Below this line is a set of entries; quote exactly the lines from the line that contains "ขุนปราบดาบข้ามภพ EP.46" to the line that contains "0:39:43 นาที", both lines included.

DATA SUPPLIED below:

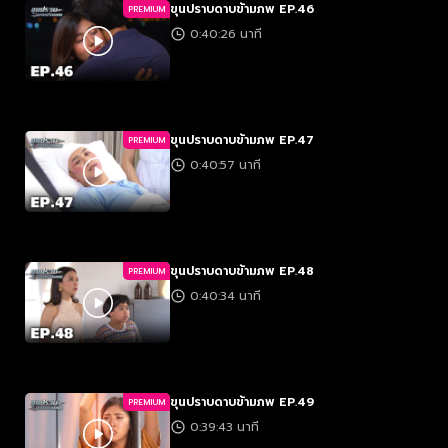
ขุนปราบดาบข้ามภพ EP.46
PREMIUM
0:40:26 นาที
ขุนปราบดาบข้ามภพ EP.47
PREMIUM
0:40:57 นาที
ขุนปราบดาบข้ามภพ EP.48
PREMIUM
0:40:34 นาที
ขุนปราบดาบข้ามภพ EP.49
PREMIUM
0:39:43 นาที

End of DATA SUPPLIED.
DATA SUPPLIED below:

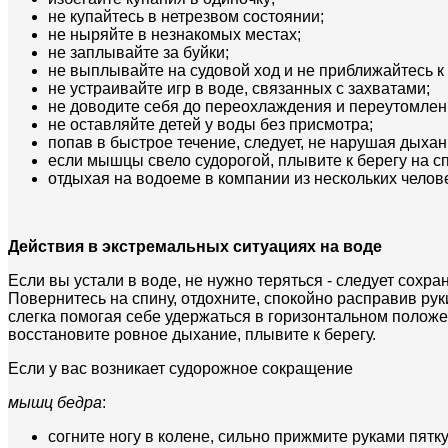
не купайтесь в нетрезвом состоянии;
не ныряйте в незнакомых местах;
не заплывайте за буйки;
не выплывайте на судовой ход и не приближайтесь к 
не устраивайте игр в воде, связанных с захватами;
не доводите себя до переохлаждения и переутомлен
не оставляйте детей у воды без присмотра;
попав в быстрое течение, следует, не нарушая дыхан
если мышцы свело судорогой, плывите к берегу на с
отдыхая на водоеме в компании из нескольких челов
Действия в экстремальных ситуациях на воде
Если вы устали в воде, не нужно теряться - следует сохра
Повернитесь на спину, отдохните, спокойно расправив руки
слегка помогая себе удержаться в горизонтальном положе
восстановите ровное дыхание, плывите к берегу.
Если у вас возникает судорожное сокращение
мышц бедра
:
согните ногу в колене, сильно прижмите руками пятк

End of DATA SUPPLIED.

YOUR SOLUTION
ขุนปราบดาบข้ามภพ EP.46
PREMIUM
0:40:26 นาที
ขุนปราบดาบข้ามภพ EP.47
PREMIUM
0:40:57 นาที
ขุนปราบดาบข้ามภพ EP.48
PREMIUM
0:40:34 นาที
ขุนปราบดาบข้ามภพ EP.49
PREMIUM
0:39:43 นาที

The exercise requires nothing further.